***** DATA SECTION

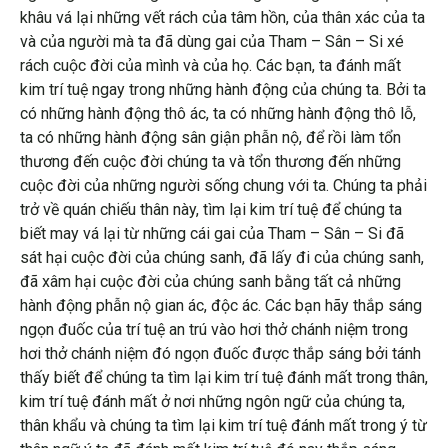
khâu vá lại những vết rách của tâm hồn, của thân xác của ta
và của người mà ta đã dùng gai của Tham – Sân – Si xé
rách cuộc đời của mình và của họ. Các bạn, ta đánh mất
kim trí tuệ ngay trong những hành động của chúng ta. Bởi ta
có những hành động thô ác, ta có những hành động thô lỗ,
ta có những hành động sân giận phẫn nộ, để rồi làm tổn
thương đến cuộc đời chúng ta và tổn thương đến những
cuộc đời của những người sống chung với ta. Chúng ta phải
trở về quán chiếu thân này, tìm lại kim trí tuệ để chúng ta
biết may vá lại từ những cái gai của Tham – Sân – Si đã
sát hại cuộc đời của chúng sanh, đã lấy đi của chúng sanh,
đã xâm hại cuộc đời của chúng sanh bằng tất cả những
hành động phẫn nộ gian ác, độc ác. Các bạn hãy thắp sáng
ngọn đuốc của trí tuệ an trú vào hơi thở chánh niệm trong
hơi thở chánh niệm đó ngọn đuốc được thắp sáng bởi tánh
thấy biết để chúng ta tìm lại kim trí tuệ đánh mất trong thân,
kim trí tuệ đánh mất ở nơi những ngôn ngữ của chúng ta,
thân khẩu và chúng ta tìm lại kim trí tuệ đánh mất trong ý từ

**********

[PROBLEM DESCRIPTION]:
An exact copy of all the entries is required, and it must contain no pictures.

[WRITTEN SOLUTION]:
khâu vá lại những vết rách của tâm hồn, của thân xác của ta
và của người mà ta đã dùng gai của Tham – Sân – Si xé
rách cuộc đời của mình và của họ. Các bạn, ta đánh mất
kim trí tuệ ngay trong những hành động của chúng ta. Bởi ta
có những hành động thô ác, ta có những hành động thô lỗ,
ta có những hành động sân giận phẫn nộ, để rồi làm tổn
thương đến cuộc đời chúng ta và tổn thương đến những
cuộc đời của những người sống chung với ta. Chúng ta phải
trở về quán chiếu thân này, tìm lại kim trí tuệ để chúng ta
biết may vá lại từ những cái gai của Tham – Sân – Si đã
sát hại cuộc đời của chúng sanh, đã lấy đi của chúng sanh,
đã xâm hại cuộc đời của chúng sanh bằng tất cả những
hành động phẫn nộ gian ác, độc ác. Các bạn hãy thắp sáng
ngọn đuốc của trí tuệ an trú vào hơi thở chánh niệm trong
hơi thở chánh niệm đó ngọn đuốc được thắp sáng bởi tánh
thấy biết để chúng ta tìm lại kim trí tuệ đánh mất trong thân,
kim trí tuệ đánh mất ở nơi những ngôn ngữ của chúng ta,
thân khẩu và chúng ta tìm lại kim trí tuệ đánh mất trong ý từ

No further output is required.